Unfortunately the reality of the Web is that any place on the Web is just a
click away from any other place, so that a link list of potter's home
pages, if properly publicized, will be as effective in delivering business
to those potters as an "online gallery."
This reality has already made those who initially invested in the concept
of "internet malls" look pretty foolish, for much the same reasons.

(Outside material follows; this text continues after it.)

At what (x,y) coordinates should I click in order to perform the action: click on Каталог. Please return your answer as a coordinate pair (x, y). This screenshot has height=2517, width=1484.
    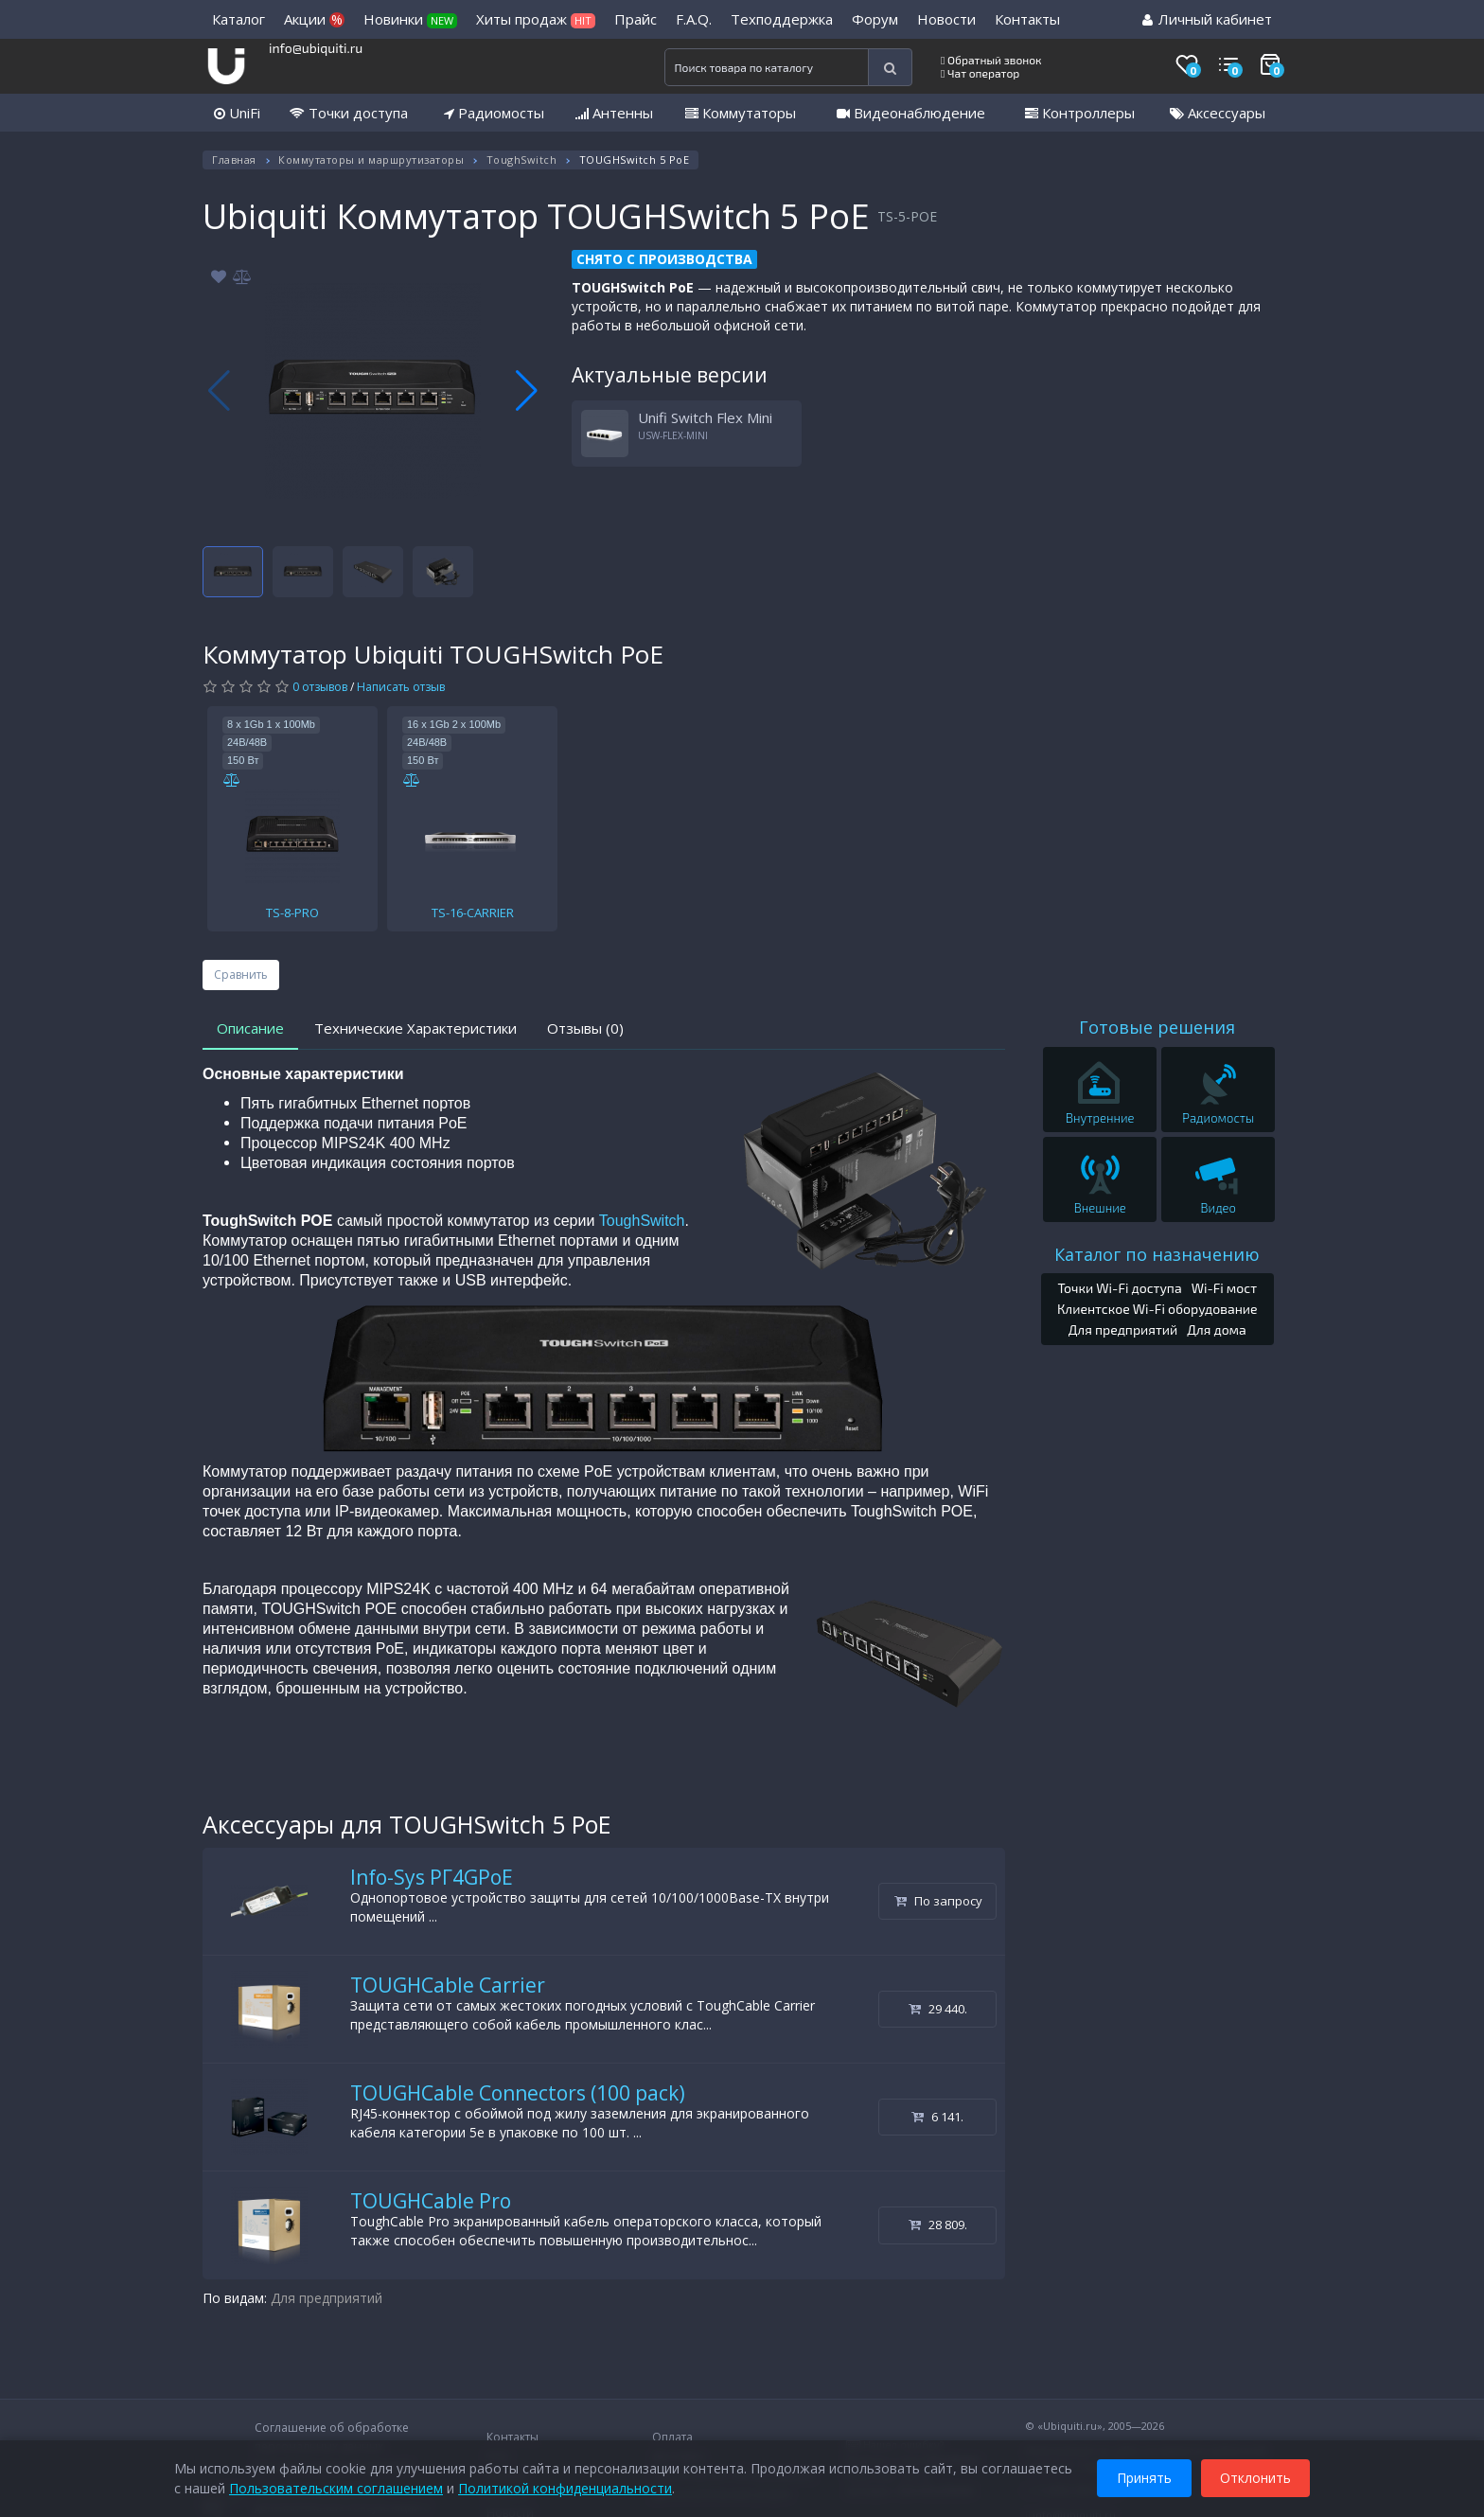     Looking at the image, I should click on (238, 18).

The truth that is emerging about ecommerce is that it is not a very
friendly environment for the middleman. I don't mean to be so
discouraging, but an online gallery, if it is to succeed, will have to come
up with some service it can perform for its artists that the artists cannot
perform for themselves. For artists who lack access to the Web, the
service is obvious; charge them a fee to put their wares online and
publicize them. But for those who already have access to the Web, it's
harder to see what you can do for them that they can't as easily do for
themselves.
I think if I were you, I might prefer to set up an online group atelier
rather than an online gallery. Rent space to artists who want to display
their wares and charge them for assisting in setting up their spaces. Then
work like a bear on publicising a central list of your tenants, and take a
small commission as payment for the use of your shopping cart system and
card acceptance services.
In fact, I intend to suggest this to the group working on a professional
organization for potters, since this is something we could do for our members.